Bonner Leaders Strengthen Community Ties
Katherine Graves, Assistant Editor
The Bonner Leader Program helps Lynchburg College students to become involved with the Lynchburg community by doing service with local non-profit organizations and by introducing the first year students to the city.
This year, first-year students will join the Bonner Leaders at their service sites sometime during the semester to learn about civic engagement, Associate Chaplain and Bonner Leader Program Director Anne Gibbons stated.
The Bonner Leaders held their orientation at the Lynchburg Community Market last Saturday to get the students familiar with the city and the community of Lynchburg.
Jennifer Kennedy, manager of the Community Market, spoke to the students about the importance of buying local and the issue of food insecurity in neighborhoods.
The Bonner Leaders hold their orientation at the Community Market every year, Gibbons said. The Bonner interns created a scavenger hunt for the students to explore downtown this year, Bonner senior intern Brittany O’Connell said.
Following their orientation at the market, the students went to Old City Cemetery where all the students went on a walking meditation to think about how service is changing them, and their community, and the first year students wrote themselves letters to open when they graduate.
The Bonner Leader Program is a “leadership and development program where students gain skills by serving their community,” Bonner senior intern Kayla Fuqua said.
The program is a service scholarship program where students complete service hours with non-profit organizations in Lynchburg, Gibbons said. Local organizations that students will work with this year include Lynchburg Grows, Habitat for Humanity, Lynchburg Humane Society, Brook Hill Farm and Daily Bread. Bonner Leaders work with organizations that match their interests and skill sets.
Students spend an average of eight to ten hours a week working with an organization, with six to eight of those hours being paid. Altogether the students work 300 hours, minimum, each school year and about 250 of those hours are paid, Gibbons said.

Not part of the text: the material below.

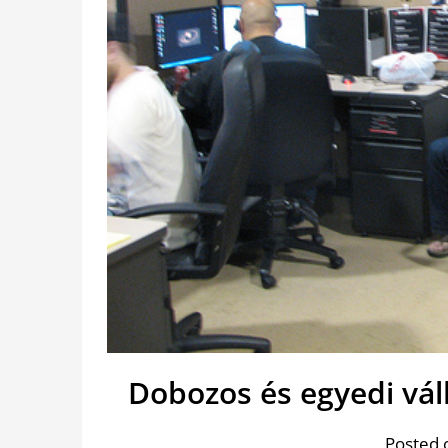
Dobozos és egyedi váll
Posted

“The founders of the Bonner Foundation, Corella and Bertram Bonner wanted everyone to be able to afford an education and be able to serve their community which is why they established this program,” Gibbons said. “The motto is: Access to Education and Opportunity to Serve.”
The group also goes on field trips to work with other non-profit organizations, Gibbons said.

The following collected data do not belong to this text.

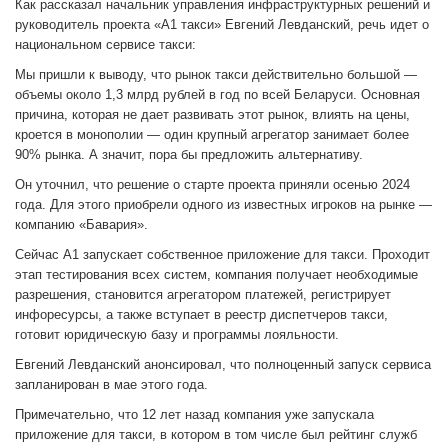
Как рассказал начальник управления инфраструктурных решений и
руководитель проекта «А1 такси» Евгений Левданский, речь идет о
национальном сервисе такси:
Мы пришли к выводу, что рынок такси действительно большой —
объемы около 1,3 млрд рублей в год по всей Беларуси. Основная
причина, которая не дает развивать этот рынок, влиять на цены,
кроется в монополии — один крупный агрегатор занимает более
90% рынка. А значит, пора бы предложить альтернативу.
Он уточнил, что решение о старте проекта приняли осенью 2024
года. Для этого приобрели одного из известных игроков на рынке —
компанию «Бавария».
Сейчас А1 запускает собственное приложение для такси. Проходит
этап тестирования всех систем, компания получает необходимые
разрешения, становится агрегатором платежей, регистрирует
инфоресурсы, а также вступает в реестр диспетчеров такси,
готовит юридическую базу и программы лояльности.
Евгений Левданский анонсировал, что полноценный запуск сервиса
запланирован в мае этого года.
Примечательно, что 12 лет назад компания уже запускала
приложение для такси, в котором в том числе был рейтинг служб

This past Monday, the group spent the day in Harrisonburg at Vine and Fig, a sustainable living project that helps refugees, creates initiatives and provides options for alternate living. The Bonner Leader Program accepts ten to 15 students each year.
Students join for two years, either their sophomore and junior years or their junior and senior years, Bonner Graduate Assistant Sammie Chapman said. Rising seniors who have completed two years in the program become interns, who run and plan the program.
Students interested in joining can apply second semester. There will be information sessions and a service day for students who are interested.
Those running the program are looking to potentially expand it to a four-year program. If this occurs, incoming first-years could join the program to help it expand and carry its service to the community even further.